You don’t get too many sitcom jokes about metrical precision in poetry, but Trial & Error usually plays things much more broadly than that. The defense team’s lead detective is named Dwayne Reade (lots of jokes about the similar-sounding drugstore chain) and, as played by Steven Boyer, talks like one of the Darryls on the old Newhart show. Larry’s defense lawyer is imported from Manhattan, a nice young man, Josh Segal, played by Nicholas D’Agosto. He’s our measure of sanity in the oddball town of East Peck, S.C. (When Josh says, “My client is innocent — this is a witch hunt!” someone calls out, “No, the witch hunt’s November 4th.”) In court, he faces off against an ambitious prosecutor (Glee’s Jayma Mays) named Carol Anne Keene. (With a sitcom so addicted to wordplay, I immediately thought that her name was similar to Carolyn Keene, and expected a Nancy Drew detective joke. Not so far, though.)

Sherri Shepherd, who proved her sitcom strength on 30 Rock, plays a researcher for Josh, but her character, Anne Flatch, is here mostly for her array of unusual traits, such “face-blindness,” an inability to recognize features on a human face. She also has a condition that compels her to laugh hysterically whenever she experiences something upsetting. There are times when Anne’s panoply of maladies gets in the way of Shepherd’s own comic talents.

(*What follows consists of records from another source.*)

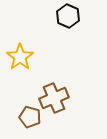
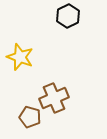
black hexagon: rotated 10 degrees clockwise
yellow star: rotated 16 degrees counterclockwise
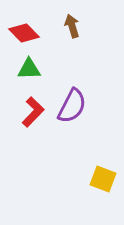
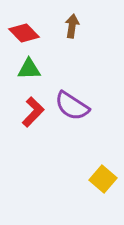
brown arrow: rotated 25 degrees clockwise
purple semicircle: rotated 96 degrees clockwise
yellow square: rotated 20 degrees clockwise
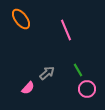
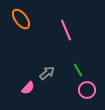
pink circle: moved 1 px down
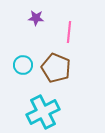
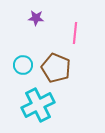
pink line: moved 6 px right, 1 px down
cyan cross: moved 5 px left, 7 px up
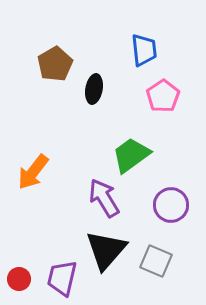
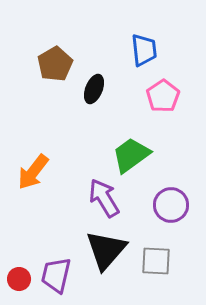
black ellipse: rotated 12 degrees clockwise
gray square: rotated 20 degrees counterclockwise
purple trapezoid: moved 6 px left, 3 px up
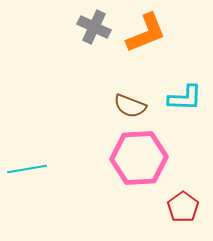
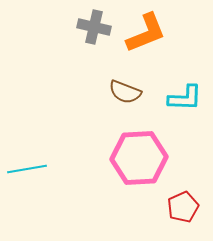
gray cross: rotated 12 degrees counterclockwise
brown semicircle: moved 5 px left, 14 px up
red pentagon: rotated 12 degrees clockwise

The show is filmed in a fake-documentary style similar to another NBC series, The Office, and seems to be trying for the wall-to-wall eccentric-character comedy of NBC’s Parks and Recreation, but it’s certainly not as good as those two shows, nor would we expect it to be this early on. The cast is so talented, though, that the series has potential. I’m not sure how long it can maintain the murder-trial setup, and I’ve already noticed, after viewing five episodes, that whenever it strays from its true-crime parody roots, the less funny and more silly-wacky-zany it becomes. Lithgow is superb every time he’s on camera, but Trial & Error has its own trial-and-error growing pains to go through before it either settles into something you want to watch every week or a novelty that doesn’t sustain itself.

Trial & Error airs two episodes starting at 10 p.m. Tuesday, and thereafter airs Tuesdays at 9 p.m. on NBC.